Jax's proposition for Gemma could make or break the season

Katey Sagal, Charlie Hunnam and Maggie Siff in 'Sons of Anarchy'

Katey Sagal, Charlie Hunnam and Maggie Siff in 'Sons of Anarchy'

Credit: FX

Jax vs. Clay. Tara vs. Gemma. Gemma vs. Clay. Jax vs. Gemma.

The repetitive nature of the conflicts on "Sons of Anarchy," and the way they always seem to resolve themselves through time or plot contrivances, have led to a frustrating state of inertia. It feels like the more these characters argue, the less there actually is at stake. Nothing ever really changes.

But what if something actually does change? Maybe, after last season's cop out finale, Clay actually could die. Or SAMCRO could splinter. Or Jax could, finally, leave. We know that "Sons" has at least two seasons left in Kurt Sutter's master plan, but we don't know what those seasons will look like. And right now, halfway through Season 5, it's a tantalizing prospect to imagine.

I say this because the events of tonight's episode will either mean a whole lot, or very little, depending on where the show goes from here. I'm trying to be optimistic because I liked the way the fallout from Gemma's accident last week played out. We learned very quickly that Abel didn't die, but needed to spend some time in the hospital. And instead of Jax and Tara immediately discovering that Gemma wasn't sober behind the wheel, Clay invented a story about her getting run off the road to protect her.

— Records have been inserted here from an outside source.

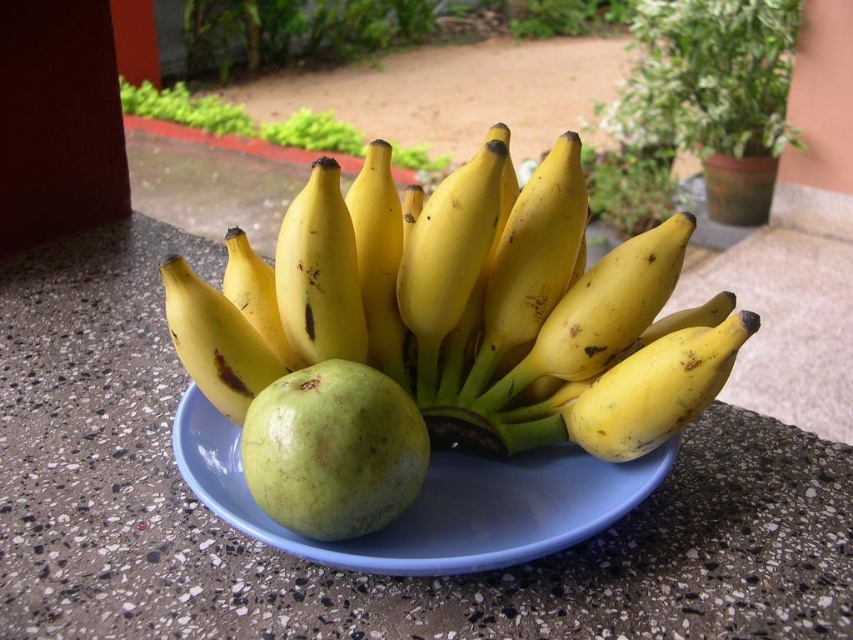 Question: Among these objects, which one is farthest from the camera?

Choices:
 (A) blue plastic plate at center
 (B) yellow matte bananas at center
 (C) smooth concrete countertop at center

Answer: (B)

Question: Which is farther from the blue plastic plate at center?

Choices:
 (A) smooth concrete countertop at center
 (B) green matte apple at center

Answer: (A)

Question: Observing the image, what is the correct spatial positioning of yellow matte bananas at center in reference to blue plastic plate at center?

Choices:
 (A) left
 (B) right

Answer: (B)

Question: Which point is closer to the camera taking this photo?

Choices:
 (A) (375, 515)
 (B) (309, 355)

Answer: (A)

Question: Considering the relative positions of smooth concrete countertop at center and blue plastic plate at center in the image provided, where is smooth concrete countertop at center located with respect to blue plastic plate at center?

Choices:
 (A) left
 (B) right

Answer: (A)

Question: Can you confirm if smooth concrete countertop at center is positioned below green matte apple at center?

Choices:
 (A) yes
 (B) no

Answer: (A) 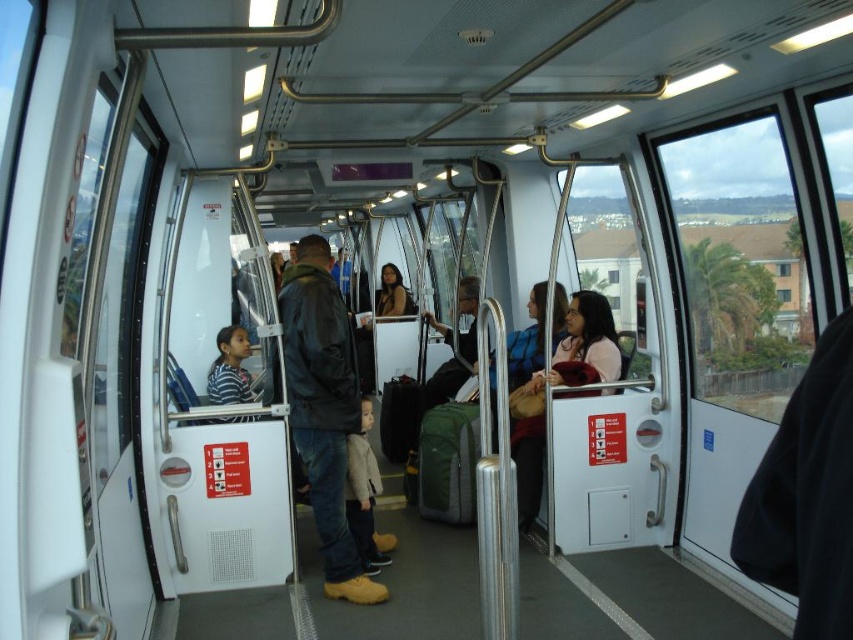 You are a passenger in the modern cable car and need to place a rectangular bag that is 1.2 meters wide between the leather jacket at center and the light beige sweater at center. Can the bag fit between them?

The leather jacket at center is wider than the light beige sweater at center. However, the combined width of both items would need to be considered to determine if there is enough space. Since the bag is 1.2 meters wide, but the exact combined width of the jackets and sweaters isn

Consider the image. You are a passenger in the cable car and you want to put your leather jacket at center and light beige sweater at center into the luggage rack above. Which one should you place first to the left side of the rack?

You should place the leather jacket at center first to the left side of the rack because it is already positioned to the left of the light beige sweater at center in the cabin.

You are a passenger in the cable car and want to retrieve your light beige sweater at center. However, there is a leather jacket at center in the way. Can you reach your sweater without moving the jacket?

The leather jacket at center is positioned over light beige sweater at center, so you cannot reach the sweater without moving the jacket. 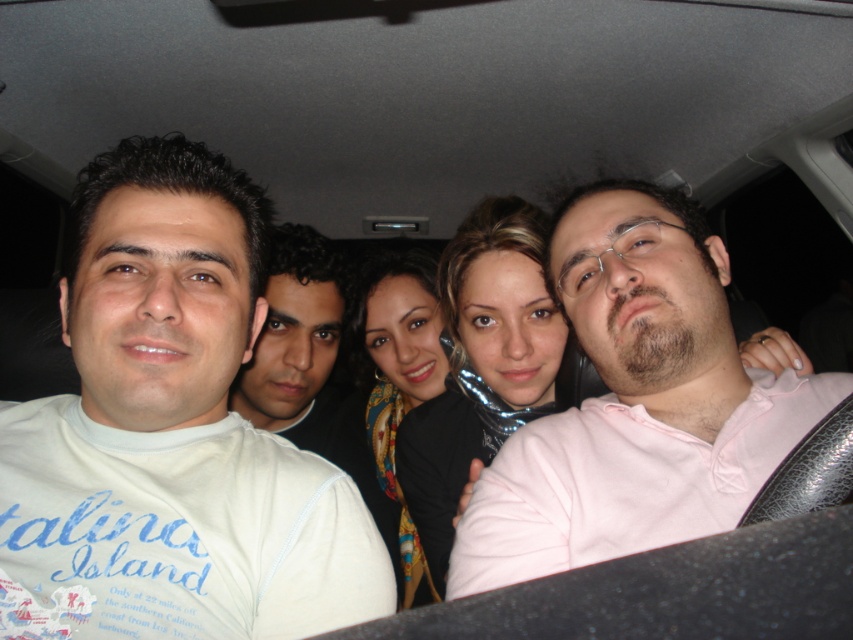 You are a photographer trying to adjust the lighting in the car. You notice the white cotton shirt at left and the pink cotton shirt at center. Which shirt should you focus your light on to ensure it reflects more light?

The white cotton shirt at left should be focused on because white reflects more light than pink.

You are a photographer trying to adjust the lighting in the car to make sure both the pink cotton shirt at center and the white cotton shirt at center are visible. Based on their positions, which shirt might need more light to be seen clearly?

The pink cotton shirt at center is positioned over the white cotton shirt at center, so the white cotton shirt at center might be partially obscured and need more light to be seen clearly.

You are a photographer trying to adjust the lighting in the car to ensure both the white cotton shirt at left and the white cotton shirt at center are evenly illuminated. Since the car interior is dimly lit, which shirt might require more light adjustment to avoid appearing too bright?

The white cotton shirt at left has a larger width than the white cotton shirt at center. Since it is bigger, it might reflect more light and could require more careful adjustment to prevent overexposure compared to the smaller shirt at center. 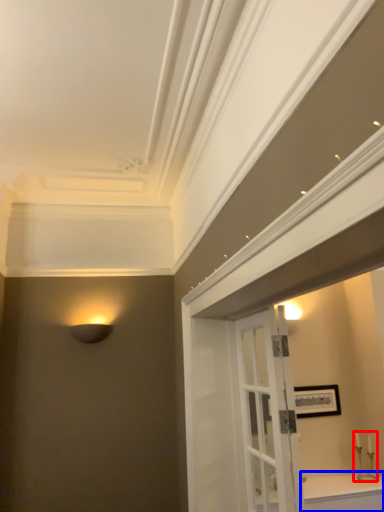 Question: Which point is further to the camera, candle holder (highlighted by a red box) or cabinetry (highlighted by a blue box)?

Clay, of course, was trying to pin the accident on Pope. But that wasn't much of a plan. The heat was inevitably going to come back around on him, and it did when Jax, Chibs and Bobby caught up with Frankie Diamonds holding a gun on Lyla at Nero's place. Frankie confirmed for Jax that Clay was behind the home invasions, and Jax assumed that meant Clay sent someone after Gemma and the boys as well. (And why not, after everything Clay's done in the past?)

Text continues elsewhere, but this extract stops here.